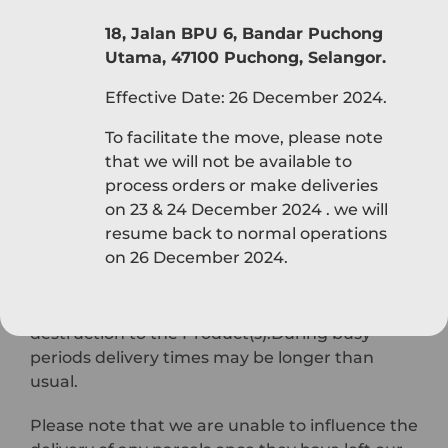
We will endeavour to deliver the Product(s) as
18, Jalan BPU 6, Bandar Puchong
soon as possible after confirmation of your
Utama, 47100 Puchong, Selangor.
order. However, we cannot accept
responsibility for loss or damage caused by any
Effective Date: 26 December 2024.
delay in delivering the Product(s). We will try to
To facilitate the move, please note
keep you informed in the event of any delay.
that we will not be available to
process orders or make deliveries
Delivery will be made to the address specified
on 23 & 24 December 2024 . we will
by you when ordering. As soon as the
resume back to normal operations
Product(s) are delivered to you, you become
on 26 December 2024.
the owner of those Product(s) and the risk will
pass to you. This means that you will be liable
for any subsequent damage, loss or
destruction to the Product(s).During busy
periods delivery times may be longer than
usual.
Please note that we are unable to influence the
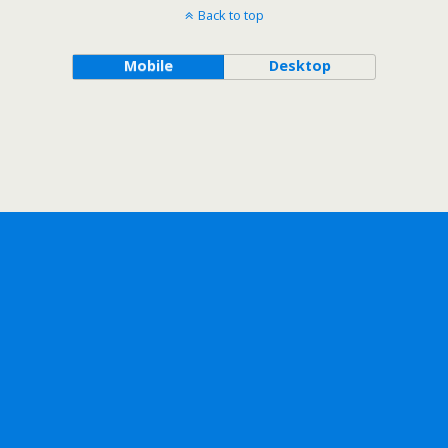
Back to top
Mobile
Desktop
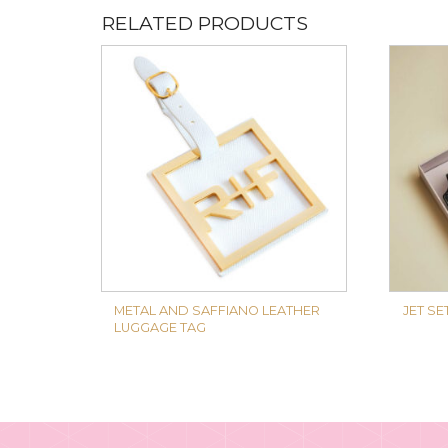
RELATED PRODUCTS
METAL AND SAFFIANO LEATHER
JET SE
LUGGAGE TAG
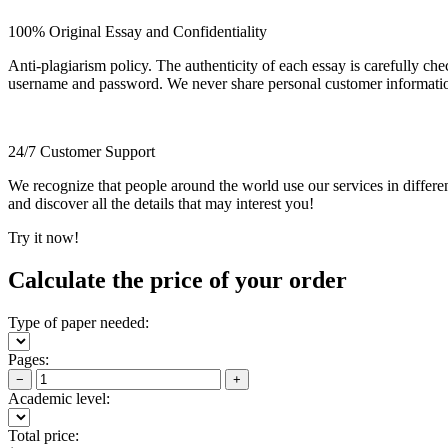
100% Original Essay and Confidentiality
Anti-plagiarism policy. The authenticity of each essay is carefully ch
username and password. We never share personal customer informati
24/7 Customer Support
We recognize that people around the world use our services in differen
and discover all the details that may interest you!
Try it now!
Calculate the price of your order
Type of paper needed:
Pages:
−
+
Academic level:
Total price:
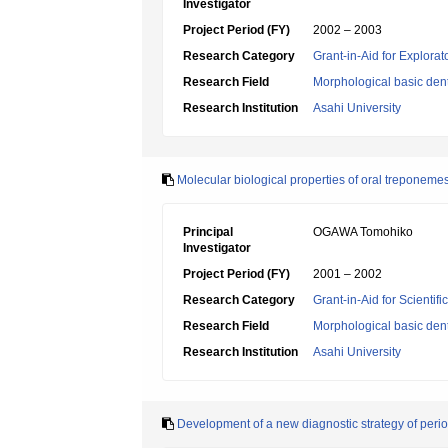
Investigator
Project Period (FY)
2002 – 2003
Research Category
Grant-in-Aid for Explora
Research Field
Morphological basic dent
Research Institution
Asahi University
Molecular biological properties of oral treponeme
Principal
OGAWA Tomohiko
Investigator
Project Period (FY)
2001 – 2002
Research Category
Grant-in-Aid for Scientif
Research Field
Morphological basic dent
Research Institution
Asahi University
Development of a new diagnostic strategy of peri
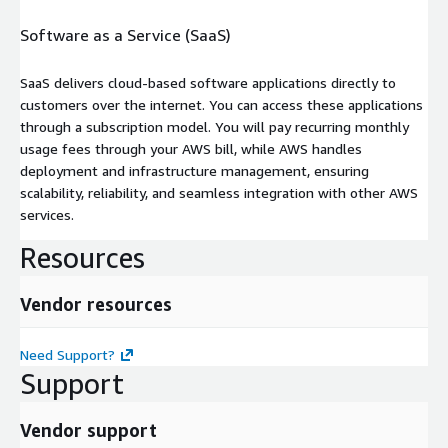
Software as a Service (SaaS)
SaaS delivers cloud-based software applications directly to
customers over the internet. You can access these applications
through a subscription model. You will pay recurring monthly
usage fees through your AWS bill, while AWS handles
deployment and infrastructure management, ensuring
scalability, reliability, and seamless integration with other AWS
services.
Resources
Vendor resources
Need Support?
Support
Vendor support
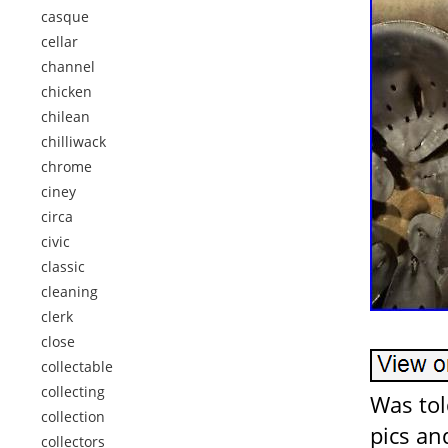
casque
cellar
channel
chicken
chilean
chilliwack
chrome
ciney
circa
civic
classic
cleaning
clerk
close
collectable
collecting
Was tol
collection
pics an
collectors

* * * * * * * * *

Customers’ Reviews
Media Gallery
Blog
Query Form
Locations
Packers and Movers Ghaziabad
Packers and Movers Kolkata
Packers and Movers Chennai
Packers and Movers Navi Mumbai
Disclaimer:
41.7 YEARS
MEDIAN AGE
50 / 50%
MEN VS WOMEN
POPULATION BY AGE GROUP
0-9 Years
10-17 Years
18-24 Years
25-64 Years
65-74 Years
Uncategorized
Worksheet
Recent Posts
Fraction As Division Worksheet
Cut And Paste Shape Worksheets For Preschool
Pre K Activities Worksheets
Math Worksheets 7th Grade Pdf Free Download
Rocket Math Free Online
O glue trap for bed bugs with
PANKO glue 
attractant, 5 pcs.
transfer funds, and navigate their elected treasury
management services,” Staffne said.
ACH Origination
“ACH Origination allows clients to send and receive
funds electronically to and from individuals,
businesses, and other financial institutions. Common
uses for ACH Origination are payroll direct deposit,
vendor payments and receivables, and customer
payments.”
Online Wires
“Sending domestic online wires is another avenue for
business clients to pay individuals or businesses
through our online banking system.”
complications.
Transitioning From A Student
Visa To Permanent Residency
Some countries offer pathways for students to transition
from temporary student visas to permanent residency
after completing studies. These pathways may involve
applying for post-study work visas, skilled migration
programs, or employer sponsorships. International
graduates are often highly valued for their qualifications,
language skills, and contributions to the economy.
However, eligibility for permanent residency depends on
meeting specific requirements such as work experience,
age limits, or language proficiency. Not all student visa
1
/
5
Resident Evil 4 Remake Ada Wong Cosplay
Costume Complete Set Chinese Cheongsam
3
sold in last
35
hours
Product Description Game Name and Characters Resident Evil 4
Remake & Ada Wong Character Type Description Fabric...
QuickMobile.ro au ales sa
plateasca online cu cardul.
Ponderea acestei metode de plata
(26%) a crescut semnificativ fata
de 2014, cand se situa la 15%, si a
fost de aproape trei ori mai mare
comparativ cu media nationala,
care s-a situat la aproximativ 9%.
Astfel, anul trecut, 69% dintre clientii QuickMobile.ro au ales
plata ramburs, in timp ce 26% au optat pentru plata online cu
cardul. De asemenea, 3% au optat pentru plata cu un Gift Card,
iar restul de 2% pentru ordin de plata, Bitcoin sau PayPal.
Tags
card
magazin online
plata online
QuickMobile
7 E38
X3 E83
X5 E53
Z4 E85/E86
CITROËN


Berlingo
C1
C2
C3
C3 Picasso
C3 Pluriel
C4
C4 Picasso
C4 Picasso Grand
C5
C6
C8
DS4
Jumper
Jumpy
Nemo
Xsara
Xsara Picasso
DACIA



* * * * * * * * *

Tell how many lines of the data include the word "Description", without any other words.

2